A alavancagem está em 3,5 vezes a dívida líquida sobre geração de caixa (Ebitda), estourando um limite interno estabelecido em 2,5 vezes. Em 2011, por exemplo, estava em 1,66 vezes. O quadro é tão preocupante que o conselho fiscal da Petrobras recomendou ao conselho de administração, presidido pelo ministro da Fazenda, Guido Mantega, que envide esforços para reduzir a alavancagem.

O risco é de rebaixamento da nota pelas agências de rating, o que tornaria ainda mais caro para a Petrobras tomar dinheiro emprestado, disseram os conselheiros em ata de reunião tornada pública na semana passada. A situação fez a empresa usar esse ano premissas em seu plano de negócios que o mercado considera irreais, numa forma de mascarar a realidade.

A principal delas é o câmbio de referência. Analistas têm considerado baixo demais os R$ 2,23 que a Petrobras decidiu este ano adotar nos cálculos. O Banco Central (BC) estima a média do ano em R$ 2,45, um valor bem mais alto que elevaria a dívida da empresa. "Tinha que mandar o (diretor Financeiro da Petrobras Almir) Barbassa conversar com o (presidente do BC Alexandre) Tombini, esse câmbio de R$ 2,23 é irreal", diz o analista Adriano Pires, do Centro Brasileiro de Infraestrutura (CBIE).

Canheu faz um exercício. Se a Petrobras aplicasse o câmbio do BC em suas contas, a relação dívida líquida/Ebitda já teria passado de 4 vezes.
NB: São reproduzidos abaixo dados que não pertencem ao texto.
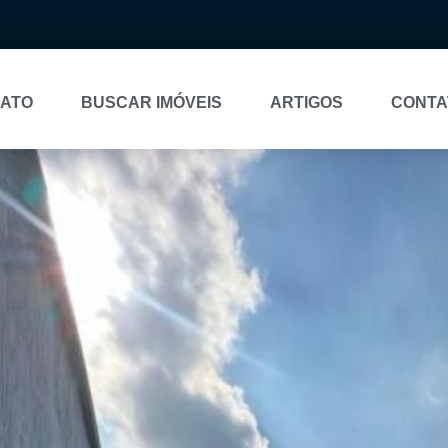
NATO
BUSCAR IMÓVEIS
ARTIGOS
CONTA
A agência Moody's alertou que um dos motivos que a poderia fazer rebaixar a nota da Petrobras seria a alavancagem financeira aumentar e ser sustentada com indicador acima de 4 vezes.
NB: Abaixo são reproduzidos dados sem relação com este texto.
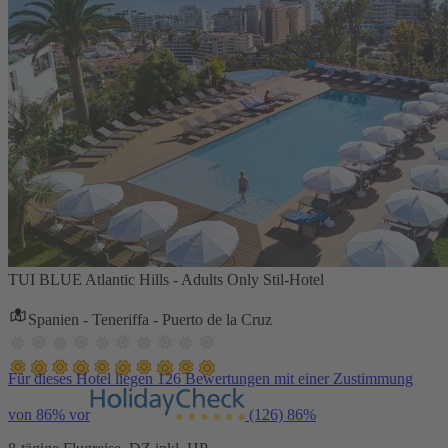
TUI BLUE Atlantic Hills - Adults Only Stil-Hotel
Spanien - Teneriffa - Puerto de la Cruz
Für dieses Hotel liegen 126 Bewertungen mit einer Zustimmung
von 86% vor
(126)
86%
"Os ratings poderiam ser rebaixados como resultado de progresso limitado no ajuste e obtenção de flexibilidade no programa de capital, se a alavancagem financeira aumentar e for sustentada com indicador Dívida/EBITDA acima de 4x, ou se o crescimento da produção ficar abaixo das metas", disse a agência no relatório.